Enfin, ces réformes ont fait de l’inspection du travail une autorité quasi juridictionnelle par le biais de la transaction pénale. Sous le contrôle probablement bienveillant du ministère public, l’inspection du travail pourra mettre un terme aux poursuites pénales pour les infractions, punies d’une peine inférieure à un an d’emprisonnement, prévues par l’article L. 8114-4 du code du travail (qui englobe une grande partie des infractions prévues par ce code).

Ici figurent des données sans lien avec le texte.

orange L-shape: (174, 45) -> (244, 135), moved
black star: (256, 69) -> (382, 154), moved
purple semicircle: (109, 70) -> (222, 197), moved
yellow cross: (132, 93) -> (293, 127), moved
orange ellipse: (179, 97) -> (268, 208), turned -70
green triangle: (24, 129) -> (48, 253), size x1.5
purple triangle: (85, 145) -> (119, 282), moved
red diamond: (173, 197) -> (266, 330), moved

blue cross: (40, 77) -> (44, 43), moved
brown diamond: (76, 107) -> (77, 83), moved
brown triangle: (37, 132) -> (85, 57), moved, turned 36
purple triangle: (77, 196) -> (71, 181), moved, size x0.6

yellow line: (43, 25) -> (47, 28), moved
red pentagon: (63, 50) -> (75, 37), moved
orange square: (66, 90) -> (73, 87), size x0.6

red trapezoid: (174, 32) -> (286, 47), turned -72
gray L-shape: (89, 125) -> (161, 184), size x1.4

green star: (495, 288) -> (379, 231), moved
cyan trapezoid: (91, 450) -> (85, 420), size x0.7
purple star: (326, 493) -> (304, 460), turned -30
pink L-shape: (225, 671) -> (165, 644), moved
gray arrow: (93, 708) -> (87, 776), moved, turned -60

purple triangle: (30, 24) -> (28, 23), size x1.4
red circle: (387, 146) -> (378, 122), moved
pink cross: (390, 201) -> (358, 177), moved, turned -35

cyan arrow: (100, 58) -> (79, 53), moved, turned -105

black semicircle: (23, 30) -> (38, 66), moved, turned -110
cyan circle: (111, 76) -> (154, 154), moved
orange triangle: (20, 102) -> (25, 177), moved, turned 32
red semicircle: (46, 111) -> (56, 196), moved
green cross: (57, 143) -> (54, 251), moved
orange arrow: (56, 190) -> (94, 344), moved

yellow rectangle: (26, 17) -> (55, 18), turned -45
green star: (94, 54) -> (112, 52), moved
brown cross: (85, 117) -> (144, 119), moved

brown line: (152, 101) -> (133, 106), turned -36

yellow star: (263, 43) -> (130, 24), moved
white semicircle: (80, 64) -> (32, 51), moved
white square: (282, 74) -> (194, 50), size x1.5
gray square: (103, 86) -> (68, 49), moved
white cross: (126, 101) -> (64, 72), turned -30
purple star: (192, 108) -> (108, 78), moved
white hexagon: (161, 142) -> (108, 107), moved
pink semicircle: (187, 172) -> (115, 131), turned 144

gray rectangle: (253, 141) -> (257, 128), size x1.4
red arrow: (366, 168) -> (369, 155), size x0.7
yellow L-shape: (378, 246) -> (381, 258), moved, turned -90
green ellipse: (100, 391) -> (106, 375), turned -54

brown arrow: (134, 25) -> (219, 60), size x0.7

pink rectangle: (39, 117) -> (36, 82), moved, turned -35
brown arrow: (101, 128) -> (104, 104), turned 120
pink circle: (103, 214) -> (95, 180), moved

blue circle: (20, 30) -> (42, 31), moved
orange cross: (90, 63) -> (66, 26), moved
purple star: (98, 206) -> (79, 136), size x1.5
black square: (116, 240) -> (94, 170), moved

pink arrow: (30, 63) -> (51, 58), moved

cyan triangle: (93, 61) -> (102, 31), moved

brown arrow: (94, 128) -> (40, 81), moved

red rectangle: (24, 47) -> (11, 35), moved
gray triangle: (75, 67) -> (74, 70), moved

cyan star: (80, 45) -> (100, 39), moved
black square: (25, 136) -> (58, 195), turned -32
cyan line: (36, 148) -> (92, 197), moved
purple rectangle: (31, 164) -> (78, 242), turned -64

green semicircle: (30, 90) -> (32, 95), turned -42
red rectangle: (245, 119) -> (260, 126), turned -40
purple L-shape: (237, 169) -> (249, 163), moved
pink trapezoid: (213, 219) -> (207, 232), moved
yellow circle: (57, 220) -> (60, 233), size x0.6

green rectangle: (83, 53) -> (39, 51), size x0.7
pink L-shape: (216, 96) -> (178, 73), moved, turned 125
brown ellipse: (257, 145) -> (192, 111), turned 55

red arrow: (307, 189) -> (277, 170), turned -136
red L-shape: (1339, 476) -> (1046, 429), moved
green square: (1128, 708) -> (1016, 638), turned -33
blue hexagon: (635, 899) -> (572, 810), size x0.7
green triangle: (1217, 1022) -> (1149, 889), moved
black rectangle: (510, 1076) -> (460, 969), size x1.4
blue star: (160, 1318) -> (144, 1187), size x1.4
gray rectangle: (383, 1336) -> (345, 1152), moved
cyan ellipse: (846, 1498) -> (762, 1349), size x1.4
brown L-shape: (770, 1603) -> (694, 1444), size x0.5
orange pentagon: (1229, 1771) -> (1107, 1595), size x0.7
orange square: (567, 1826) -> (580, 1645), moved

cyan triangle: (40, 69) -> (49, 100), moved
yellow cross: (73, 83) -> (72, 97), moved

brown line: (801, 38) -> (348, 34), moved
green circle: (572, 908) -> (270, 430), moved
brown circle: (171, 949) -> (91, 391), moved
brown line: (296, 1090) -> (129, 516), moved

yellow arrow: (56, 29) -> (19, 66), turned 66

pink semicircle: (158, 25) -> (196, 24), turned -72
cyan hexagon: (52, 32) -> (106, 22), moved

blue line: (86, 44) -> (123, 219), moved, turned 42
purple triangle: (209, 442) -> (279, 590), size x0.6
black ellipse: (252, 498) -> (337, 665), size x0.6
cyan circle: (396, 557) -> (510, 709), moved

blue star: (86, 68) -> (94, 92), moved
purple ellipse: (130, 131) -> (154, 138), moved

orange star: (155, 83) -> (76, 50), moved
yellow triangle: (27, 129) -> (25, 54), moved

La pratique semble s’orienter principalement en matière d’hygiène et sécurité où tout manquement à la règlementation du travail, même en l’absence d’accident, est puni d’une peine portée à 10 000 € d’amende par salarié exposé. Si l’on garde à l’esprit que cette peine est multipliée par 5 pour les personnes morales, on comprend mieux l’importance du dispositif et la nécessité d’être rapidement et efficacement assisté.